The data is already there. It’s already yours. Once you run the index and see your own score distribution, you’ll have a clear picture of exactly which conversations are worth extracting — and you’ll likely find more high-signal material than you expected. The only decision left is whether to let it sit in ~/.claude/projects/ doing nothing, or turn it into an agent that’s measurably better at the work you actually do.
Key Takeaways
- Claude Code conversation histories are structured JSONL files containing complete tool-call traces — the raw material for agent training data is sitting on your disk right now.
- A 4-stage pipeline (index, extract, classify, amplify) can convert real interaction records into ShareGPT/Hermes training data without spending a single token until Stage 3.
- Error-recovery episodes are 2x more data-efficient than clean successes per AgentHER — the conversations where something went wrong are your most valuable training signal.

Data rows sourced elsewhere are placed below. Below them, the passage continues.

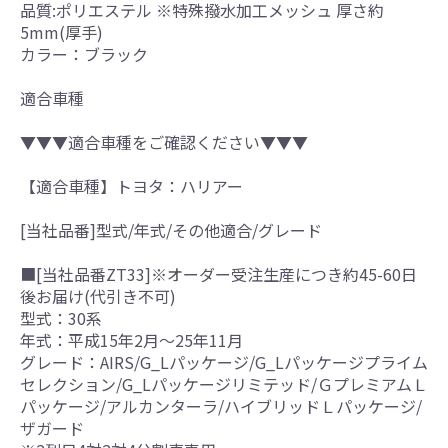
品質:ポリエステル ※特殊撥水加工メッシュ 厚さ約
5mm(厚手)
カラー：ブラック
適合車種
▼▼▼適合車種をご確認ください▼▼▼
【適合車種】トヨタ：ハリアー
[当社品番]型式/年式/その他適合/グレード
■[当社品番ZT33]※オーダー受注生産につき約45-60日
後お届け(代引き不可)
型式：30系
年式：平成15年2月～25年11月
グレード：AIRS/G_Lパッケージ/G_Lパッケージプライム
セレクション/G_Lパッケージリミテッド/ＧプレミアムＬ
パッケージ/アルカンターラ/ハイブリッドＬパッケージ/
ザガード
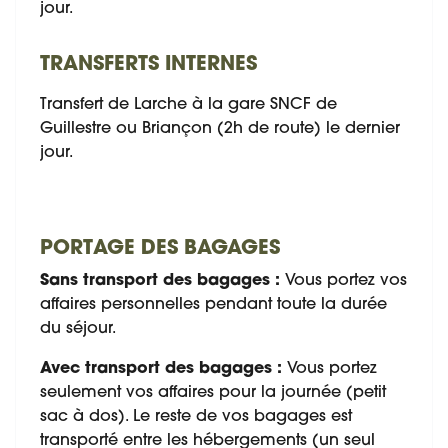
jour.
TRANSFERTS INTERNES
Transfert de Larche à la gare SNCF de
Guillestre ou Briançon (2h de route) le dernier
jour.
PORTAGE DES BAGAGES
Sans transport des bagages :
Vous portez vos
affaires personnelles pendant toute la durée
du séjour.
Avec transport des bagages :
Vous portez
seulement vos affaires pour la journée (petit
sac à dos). Le reste de vos bagages est
transporté entre les hébergements (un seul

- The optimal real-to-synthetic ratio is 20–30% real data as a floor, with seed amplification filling the remainder — preserving tool chains while varying context slots prevents both model collapse and personal-pattern overfitting.
- Tool chain patterns (bash → read → edit → bash, read → dispatch → bash) transfer across developers; project-specific paths and naming conventions don’t — the structural signal generalizes, the personal noise doesn’t.